English subtitles

← How Failures Come to Be - Software Debugging

Get Embed Code
4 Languages

Showing Revision 4 created 05/25/2016 by Udacity Robot.

  1. We can see a program as a succession of program states.
  2. Each program states consists of several variables with values.
  3. As a program executes, it processes these states and transforms them into a new states.
  4. For instance, by reading variables and writing variables. This is the normal mode of operation.
  5. Now, however, since in the beginning, we have a normal input and in the end we have a failure,
  6. there must be a defect somewhere in our program that actually causes the problem.
  7. So let me assume that this statement we're executing here actually has a defect.
  8. What happens is that now, when executed, it introduces
  9. an error in the program state which we call an infection.
  10. This infection is now being propagated possibly to other state
  11. and eventually becomes visible as a failure towards the user.
  12. What we get in here is actually an entire cause-effect chain.
  13. You see, these failures, which is an infection, is caused by earlier infections
  14. and if we are at a state where the infection has no further origin, that is, the input state is the same,
  15. and the output is infected, and we know the statement that was executed at this precise moment
  16. which caused this transition from the same state to infected state,
  17. this is the statement which caused the infection, this is the statement which has the defect.
  18. When we're debugging now, we need to identify this cause-effect chain
  19. not only do we need to identify but we also need to break the cause-effect chain.
  20. If we can break this cause-effect chain from defect to failure, then we're done with debugging.
  21. So all of this looks very simple, however, in real life, it's much more complicated than that.
  22. To start with, not every defect automatically causes a failure.
  23. It may well be that the defect causes an infection which later simply is not
  24. propagated as a real life infection just as well.
  25. So the infection is not propagated and never ever becomes visible to the user.
  26. It may not even cause a failure at all or the statement with the defect may not even be executed
  27. or only under very specific circumstances may actually cause an infection and later a failure.
  28. This is the problem of testing.
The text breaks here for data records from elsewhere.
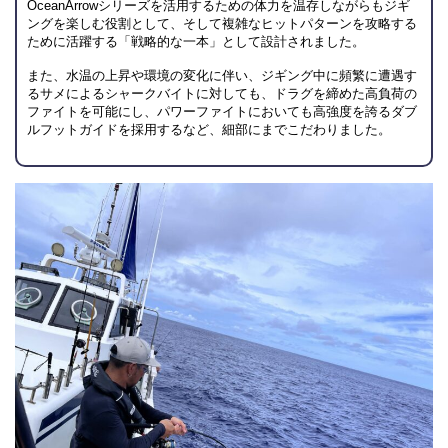
OceanArrowシリーズを活用するための体力を温存しながらもジギ
ングを楽しむ役割として、そして複雑なヒットパターンを攻略する
ために活躍する「戦略的な一本」として設計されました。
また、水温の上昇や環境の変化に伴い、ジギング中に頻繁に遭遇す
るサメによるシャークバイトに対しても、ドラグを締めた高負荷の
ファイトを可能にし、パワーファイトにおいても高強度を誇るダブ
ルフットガイドを採用するなど、細部にまでこだわりました。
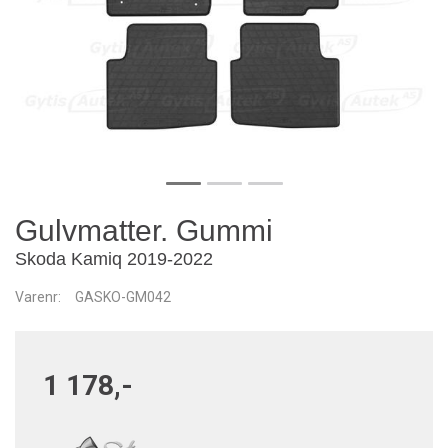
Gulvmatter. Gummi
Skoda Kamiq 2019-2022
Varenr:
GASKO-GM042
1 178,-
You can execute a program again and again,
  29. never have a failure and still have a defect in there, however, if a program fails,
  30. that is if we actually see a failure, then we can always trace it back to the defect that causes it.
  31. So if there's a failure, we can always fix it by following back the cause-effect chain.
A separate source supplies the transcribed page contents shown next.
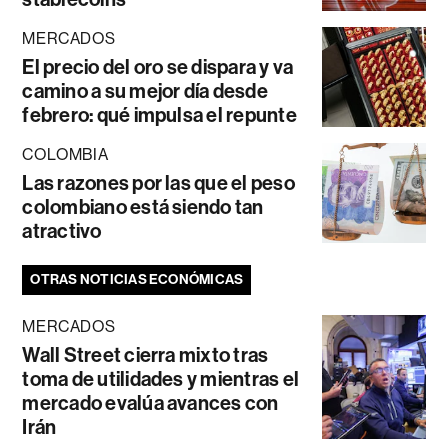
MERCADOS
El precio del oro se dispara y va
camino a su mejor día desde
febrero: qué impulsa el repunte
COLOMBIA
Las razones por las que el peso
colombiano está siendo tan
atractivo
OTRAS NOTICIAS ECONÓMICAS
MERCADOS
Wall Street cierra mixto tras
toma de utilidades y mientras el
mercado evalúa avances con
Irán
  32. But then the next problem is: these states are huge.
  33. So over here we have 1, 2, 3, 4, ... 12 variables. Cute.
  34. In reality, we have 10,000 of such variables and not only do we have 10,000 of such variables,
  35. we also have 10,000 of steps between defect and failure.
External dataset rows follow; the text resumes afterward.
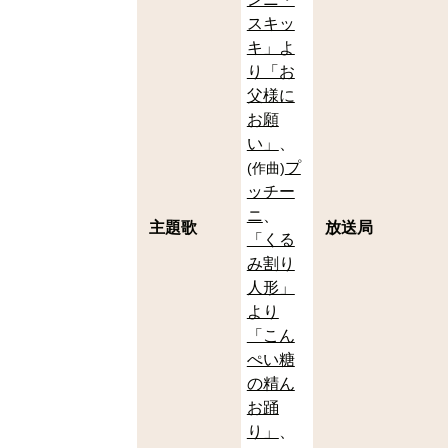
スキッ
キ」よ
り「お
父様に
お願
い」
プ
(
作曲
)
ッチー
ニ
主題歌
放送局
「くる
み割り
人形」
より
「こん
ぺい糖
の精ん
お踊
り」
  36. So tracing back the cause-effect chain can be much,
  37. much more complicated that it is in this simple picture.
  38. The longer the cause-effect chain, that is the longer the time we have to cover,
  39. the more states we have to cover, the harder is to debug it.
  40. And also, the larger the state, the more we have to search for an infection.
  41. Again, this makes debugging harder and harder.
  42. It's like finding a needle in a haystack except that the haystack
  43. sometimes is larger than any haystack you'll ever find on earth.